People who have a hard time conceding he wrote Dreams from My Father will have a harder time acknowledging its merits. The then-34-year-old Obama's first offering is a classic in the tradition of Black autobiographical tales, which begins with the slave narratives, and continues in well-known books such as Maya Angelou's I Know Why the Caged Bird Sings. Since slavery, Black writers have introduced themselves to audiences with the autobiography (as opposed to waiting until the end of a lengthy career), immediately situating their personal stories in relation to  historical racism. Obama memorably delivered a book so touching that its mythic power in no small part elevated him to the presidency.

You're heard the story, whether or not you're read the book, of his Irish mother, and his Kenyan father—a story with special emphasis placed on a father whom he barely knew, but who represented his search for a Black role model. Some 11 years later, Obama published The Audacity of Hope, a straightforward campaign book that reiterated his bio with confidence that his biracial heritage gifted him with insight into America's pointless racial divide. His presidential campaign theme, "Yes, we can," inspired dreams of bringing all Americans together.

But it's hard to approach his post-presidential memoir A Promised Land without trepidation. Obama is no longer an activist citizen—he's a battle-worn survivor of eight years of decision-making. He helmed an administration that has alternately been damned by the far right, and sometimes by the far left, with, maybe—in balance—the feeling his administration was less successful, less transformative and more war-mongering than his supporters hoped. Can any post-presidential memoir be a significant book? Can a modern politician match the few-and-far-between political tell-all classics, like The Education of Henry Adams by John Quincey Adams' grandson?

Seven hundred pages long, A Promised Land feels bloated, especially top-heavy with cute stories about Michelle and his daughters, an understandable weakness. Nevertheless, if it's possible for an ex-president to pen a major work of narrative political science, this is it.

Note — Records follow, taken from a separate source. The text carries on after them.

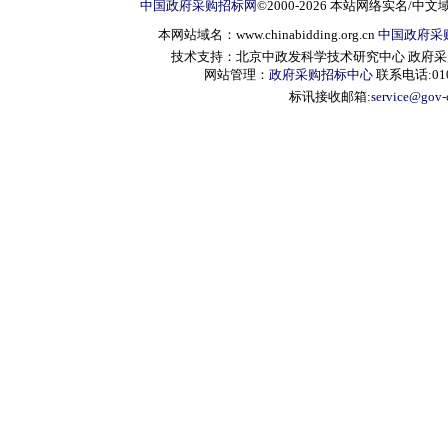
中国政府采购招标网
©2000-2026 本站网络实名/中文
本网站域名：www.chinabidding.org.cn
中国政府采
技术支持：北京中政发科学技术研究中心 政府采购信息服
网站管理：
政府采购招标中心
联系电话:010-
标讯接收邮箱:
service@gov-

The Dreams from My Father Obama was father-obsessed; fittingly, in A Promised Land, he marginally notes his father was "barely around." The adult Obama has, in a sense, become his own missing parental figure, and the adult has lots to say. But let's be clear about what A Promised Land is: a highly nuanced defense of all his policy decisions up until 2011. Maybe it'll change your opinion of the Obama administration, or maybe it won't, but it is admirably thorough.

The notoriously circumspect Obama unleashes his version of the story behind his decisions on the 2009 stimulus package, the Affordable Care Act and the compromises necessary to get it passed, the Wall Street bailout, climate change legislation and, yes—that most sensitive subject—his military decisions in Afghanistan and Iraq leading up to the humanitarian crisis in Syria.

It would be foolish to try and summarize all of Obama's arguments, but this quote regarding the 2008 recession conveys the overall tenor:

"For many thoughtful critics, the fact that I had engineered a return to pre-crisis normalcy is precisely the problem—a missed opportunity, if not a flat-out betrayal. According to this view, the financial crisis offered me a chance to reset standards for normalcy."

But given Wall Street's recalcitrance and political maneuvering, which he outlines in detail, Obama concludes he correctly wasn't "willing to exact more economic pain in the short term," involving "risks he couldn't take with the lives of millions."

To his critics, he explains why he could not have passed his stimulus package exactly as he wanted, even when the Democrats held both houses of Congress; he likewise explains how his generals resisted him. His military escalations were modest relative to their secret intentions.

Obama often portrays himself as the most progressive person in the room, but it's also revealing who is in the room. His moderate-to-conservative cabinet choices usually did not include representatives from the far left. I'm not sure this would have changed the final outcomes. Nevertheless, in this battle of idealism versus pragmatism, at least the opinions and strategies of the far left would have been reflected in his decision-making circle.

Obama at one point writes, "There would always be a chasm between what I knew should be done to achieve a better word, and what could be accomplished in a day, a week or year."

Always? It's a question which hovers over A Promised Land like a shadow, and it's more troubling because Obama's first two years in office were his most proactive. Things only got worse after 2011, when his administration confronted near total congressional gridlock. But A Promised Land is important, even remarkable, for providing a masterful account of being the President of the United States.